Mme Séguin : Non. La plupart du temps, surtout en ce qui concerne l'appui aux entreprises canadiennes pour les comptes clients, ou lorsqu'elles ont besoin d'un financement, nous collaborons avec les banques. Donc, la réponse, c'est non. S'il s'agit de l'assurance, ce sont des compagnies d'assurance canadiennes qui offrent les couvertures de comptes clients; s'il s'agit de financement, ce sont les banques. Ainsi, il n'est pas question d'être refusé par une autre banque. La majorité du temps, nous travaillons avec les banques canadiennes pour partager le risque, tout simplement.

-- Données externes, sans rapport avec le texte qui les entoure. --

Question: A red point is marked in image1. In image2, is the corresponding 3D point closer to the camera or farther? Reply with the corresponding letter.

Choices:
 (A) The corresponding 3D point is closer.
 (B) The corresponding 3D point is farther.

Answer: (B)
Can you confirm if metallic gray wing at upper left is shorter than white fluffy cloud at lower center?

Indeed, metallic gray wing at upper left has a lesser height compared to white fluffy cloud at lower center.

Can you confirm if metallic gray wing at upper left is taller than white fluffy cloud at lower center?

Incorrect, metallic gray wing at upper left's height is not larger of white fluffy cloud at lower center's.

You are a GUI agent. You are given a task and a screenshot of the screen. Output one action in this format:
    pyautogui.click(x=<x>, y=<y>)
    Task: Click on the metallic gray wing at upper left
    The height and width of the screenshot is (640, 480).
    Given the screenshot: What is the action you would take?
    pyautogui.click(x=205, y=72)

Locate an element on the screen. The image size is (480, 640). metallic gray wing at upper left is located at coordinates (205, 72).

Le sénateur Robichaud : Alors, pourquoi ferais-je appel à vous plutôt qu'à une banque canadienne?
Mme Séguin : Dans le cas d'un gros contrat à l'exportation, l'exportateur doit avoir accès au financement. La banque canadienne va souvent lui proposer de travailler avec EDC pour avoir un contrat à l'exportation. C'est d'ailleurs la banque canadienne qui demandera à EDC d'intervenir. Si nous communiquons directement avec l'exportateur, nous lui demandons avec quelles banques canadiennes il fait affaire, et nous travaillerons avec la banque canadienne. C'est la façon de procéder d'EDC.
Le sénateur Robichaud : Vous travaillez avec les exportateurs, mais j'ai cru comprendre dans votre exposé que, si je suis d'un autre pays et que je veux importer des biens canadiens — même si je viens d'un pays étranger —, vous allez m'aider à financer cette transaction. Est-ce que j'ai besoin d'être associé à une compagnie canadienne?

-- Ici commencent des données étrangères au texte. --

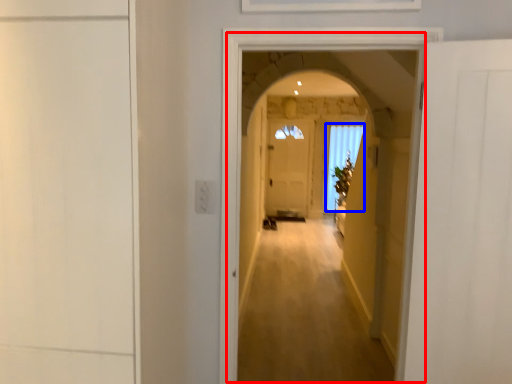 Question: Which of the following is the closest to the observer, corridor (highlighted by a red box) or window (highlighted by a blue box)?

Choices:
 (A) corridor
 (B) window

Answer: (A) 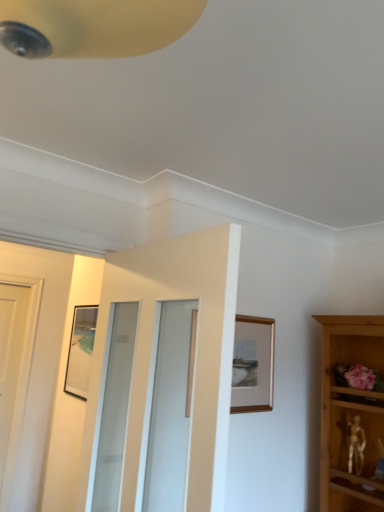 Question: Can you confirm if white glossy door at center is taller than wooden picture frame at upper center?

Choices:
 (A) yes
 (B) no

Answer: (A)

Question: Considering the relative positions of white glossy door at center and wooden picture frame at upper center in the image provided, is white glossy door at center behind wooden picture frame at upper center?

Choices:
 (A) yes
 (B) no

Answer: (B)

Question: Does white glossy door at center have a lesser width compared to wooden picture frame at upper center?

Choices:
 (A) no
 (B) yes

Answer: (A)

Question: From the image's perspective, is white glossy door at center on wooden picture frame at upper center?

Choices:
 (A) no
 (B) yes

Answer: (B)

Question: Can you confirm if white glossy door at center is positioned to the right of wooden picture frame at upper center?

Choices:
 (A) no
 (B) yes

Answer: (A)

Question: Considering the relative sizes of white glossy door at center and wooden picture frame at upper center in the image provided, is white glossy door at center smaller than wooden picture frame at upper center?

Choices:
 (A) no
 (B) yes

Answer: (A)

Question: From the image's perspective, is wooden picture frame at upper center located beneath white glossy door at center?

Choices:
 (A) yes
 (B) no

Answer: (A)

Question: Is wooden picture frame at upper center to the left of white glossy door at center from the viewer's perspective?

Choices:
 (A) no
 (B) yes

Answer: (A)

Question: Is wooden picture frame at upper center closer to camera compared to white glossy door at center?

Choices:
 (A) no
 (B) yes

Answer: (A)

Question: Can you confirm if wooden picture frame at upper center is taller than white glossy door at center?

Choices:
 (A) no
 (B) yes

Answer: (A)

Question: From the image's perspective, is wooden picture frame at upper center on top of white glossy door at center?

Choices:
 (A) yes
 (B) no

Answer: (B)

Question: Is wooden picture frame at upper center at the right side of white glossy door at center?

Choices:
 (A) yes
 (B) no

Answer: (A)

Question: Which is correct: wooden picture frame at upper center is inside white glossy door at center, or outside of it?

Choices:
 (A) outside
 (B) inside

Answer: (A)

Mme Séguin : Je peux vous donner un exemple concret. Je suis revenue en juillet à Ottawa, mais auparavant, je travaillais comme représentante en chef d'EDC à Mexico. Nous avons 16 représentations internationales et elles sont toutes dans les ambassades canadiennes. Mon rôle était de maintenir des relations avec des acheteurs potentiels, qui sont souvent de grandes entreprises intéressées à connaître les capacités canadiennes. Avec les représentants des Affaires étrangères et des provinces, nous vendons les capacités canadiennes. Lorsqu'ils souhaitaient connaître ce que nous pouvions offrir comme financement — quand il y a un angle canadien d'acheter au Canada —, c'est là qu'EDC intervenait et mentionnait la possibilité d'offrir du financement.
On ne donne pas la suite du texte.